▶ [Work item]: Read the records below. Copy each line where the string "Help" occurs.

▶ [Material for this task]:
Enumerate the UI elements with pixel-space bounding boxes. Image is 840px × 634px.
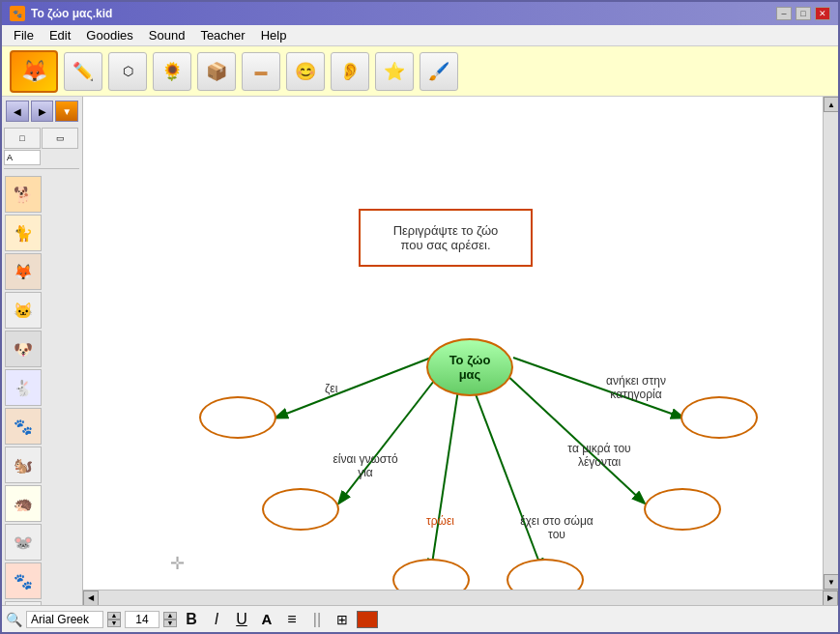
branch-left[interactable]: [199, 396, 276, 439]
animal-6[interactable]: 🐇: [5, 369, 42, 406]
menu-edit[interactable]: Edit: [42, 26, 78, 44]
animal-grid: 🐕 🐈 🦊 🐱 🐶 🐇 🐾 🐿️ 🦔 🐭 🐾 🐰 🐹 🦊 🐾 🐩: [2, 173, 82, 605]
menu-teacher[interactable]: Teacher: [192, 26, 252, 44]
tool-star[interactable]: ⭐: [375, 52, 414, 91]
minimize-button[interactable]: –: [776, 7, 792, 20]
tool-brush[interactable]: 🖌️: [420, 52, 458, 91]
tool-ear[interactable]: 👂: [331, 52, 369, 91]
tool-wide-rect[interactable]: ▭: [42, 128, 78, 149]
font-size-down[interactable]: ▼: [163, 620, 177, 627]
scroll-left-button[interactable]: ◀: [83, 591, 99, 606]
sidebar: ◀ ▶ ▼ □ ▭ A 🐕 🐈 🦊 🐱 🐶 🐇 🐾 🐿️ 🦔 🐭: [2, 97, 83, 605]
window-title: Το ζώο μας.kid: [31, 7, 112, 20]
underline-button[interactable]: U: [231, 609, 252, 630]
branch-lower-right[interactable]: [644, 488, 721, 531]
zoom-icon: 🔍: [6, 612, 22, 627]
nav-fwd[interactable]: ▶: [31, 101, 54, 122]
animal-11[interactable]: 🐾: [5, 562, 42, 599]
font-name-field[interactable]: Arial Greek: [26, 611, 103, 628]
scrollbar-vertical: ▲ ▼: [823, 97, 838, 590]
crosshair-icon: ✛: [170, 553, 185, 574]
scroll-down-button[interactable]: ▼: [824, 574, 838, 590]
size-button[interactable]: A: [256, 609, 277, 630]
bold-button[interactable]: B: [181, 609, 202, 630]
mascot: 🦊: [10, 50, 58, 93]
animal-1[interactable]: 🐕: [5, 176, 42, 213]
text-box[interactable]: Περιγράψτε το ζώοπου σας αρέσει.: [359, 209, 533, 267]
sidebar-nav: ◀ ▶ ▼: [2, 97, 82, 126]
tool-eraser[interactable]: ▬: [242, 52, 280, 91]
close-button[interactable]: ✕: [815, 7, 830, 20]
menu-goodies[interactable]: Goodies: [78, 26, 140, 44]
svg-line-3: [470, 379, 542, 570]
tool-node[interactable]: ⬡: [108, 52, 147, 91]
label-troei: τρώει: [426, 514, 454, 528]
tool-pencil[interactable]: ✏️: [64, 52, 102, 91]
label-einai: είναι γνωστόγια: [322, 452, 409, 479]
font-size-up[interactable]: ▲: [163, 612, 177, 620]
menu-help[interactable]: Help: [253, 26, 295, 44]
svg-line-1: [339, 372, 441, 503]
color-box[interactable]: [357, 611, 378, 628]
animal-7[interactable]: 🐾: [5, 408, 42, 445]
font-size-field[interactable]: 14: [125, 611, 159, 628]
branch-bottom-right[interactable]: [507, 559, 584, 590]
branch-right[interactable]: [681, 396, 758, 439]
scroll-track-v[interactable]: [824, 112, 838, 574]
italic-button[interactable]: I: [206, 609, 227, 630]
branch-bottom-center[interactable]: [392, 559, 470, 590]
tool-box[interactable]: 📦: [197, 52, 236, 91]
animal-10[interactable]: 🐭: [5, 524, 42, 561]
main-area: ◀ ▶ ▼ □ ▭ A 🐕 🐈 🦊 🐱 🐶 🐇 🐾 🐿️ 🦔 🐭: [2, 97, 838, 605]
nav-down[interactable]: ▼: [55, 101, 78, 122]
label-mikra: τα μικρά τουλέγονται: [551, 442, 648, 469]
branch-lower-left[interactable]: [262, 488, 339, 531]
text-box-content: Περιγράψτε το ζώοπου σας αρέσει.: [393, 223, 499, 252]
label-anekei: ανήκει στηνκατηγορία: [593, 374, 680, 401]
tool-flower[interactable]: 🌻: [153, 52, 191, 91]
font-size-spinner[interactable]: ▲ ▼: [163, 612, 177, 627]
nav-back[interactable]: ◀: [6, 101, 29, 122]
grid-button[interactable]: ⊞: [332, 609, 353, 630]
align-button[interactable]: ≡: [281, 609, 303, 630]
svg-line-2: [431, 377, 460, 570]
menu-file[interactable]: File: [6, 26, 42, 44]
canvas-area: Περιγράψτε το ζώοπου σας αρέσει. Το ζώομ…: [83, 97, 823, 590]
status-bar: 🔍 Arial Greek ▲ ▼ 14 ▲ ▼ B I U A ≡ || ⊞: [2, 605, 838, 632]
animal-9[interactable]: 🦔: [5, 485, 42, 522]
toolbar: 🦊 ✏️ ⬡ 🌻 📦 ▬ 😊 👂 ⭐ 🖌️: [2, 46, 838, 97]
scroll-up-button[interactable]: ▲: [824, 97, 838, 112]
central-node-text: Το ζώομας: [449, 353, 491, 382]
central-node[interactable]: Το ζώομας: [426, 338, 513, 396]
main-window: 🐾 Το ζώο μας.kid – □ ✕ File Edit Goodies…: [0, 0, 840, 634]
menu-sound[interactable]: Sound: [141, 26, 193, 44]
svg-line-0: [276, 358, 431, 418]
animal-8[interactable]: 🐿️: [5, 447, 42, 483]
font-name-down[interactable]: ▼: [107, 620, 121, 627]
animal-5[interactable]: 🐶: [5, 331, 42, 367]
scroll-track-h[interactable]: [99, 591, 823, 605]
animal-2[interactable]: 🐈: [5, 215, 42, 251]
label-zei: ζει: [325, 382, 337, 395]
font-name-up[interactable]: ▲: [107, 612, 121, 620]
animal-4[interactable]: 🐱: [5, 292, 42, 329]
separator-icon: ||: [306, 609, 328, 630]
animal-3[interactable]: 🦊: [5, 253, 42, 290]
sidebar-tools: □ ▭ A: [2, 126, 82, 173]
tool-smiley[interactable]: 😊: [286, 52, 325, 91]
menu-bar: File Edit Goodies Sound Teacher Help: [2, 25, 838, 46]
maximize-button[interactable]: □: [796, 7, 811, 20]
title-bar: 🐾 Το ζώο μας.kid – □ ✕: [2, 2, 838, 25]
font-name-spinner[interactable]: ▲ ▼: [107, 612, 121, 627]
app-icon: 🐾: [10, 6, 25, 21]
scrollbar-horizontal: ◀ ▶: [83, 590, 838, 605]
tool-rect[interactable]: □: [4, 128, 41, 149]
label-echei: έχει στο σώματου: [508, 514, 605, 541]
tool-text[interactable]: A: [4, 150, 41, 165]
scroll-right-button[interactable]: ▶: [823, 591, 838, 606]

▶ [Answer box]:
menu-help[interactable]: Help: [253, 26, 295, 44]
menu-bar: File Edit Goodies Sound Teacher Help: [2, 25, 838, 46]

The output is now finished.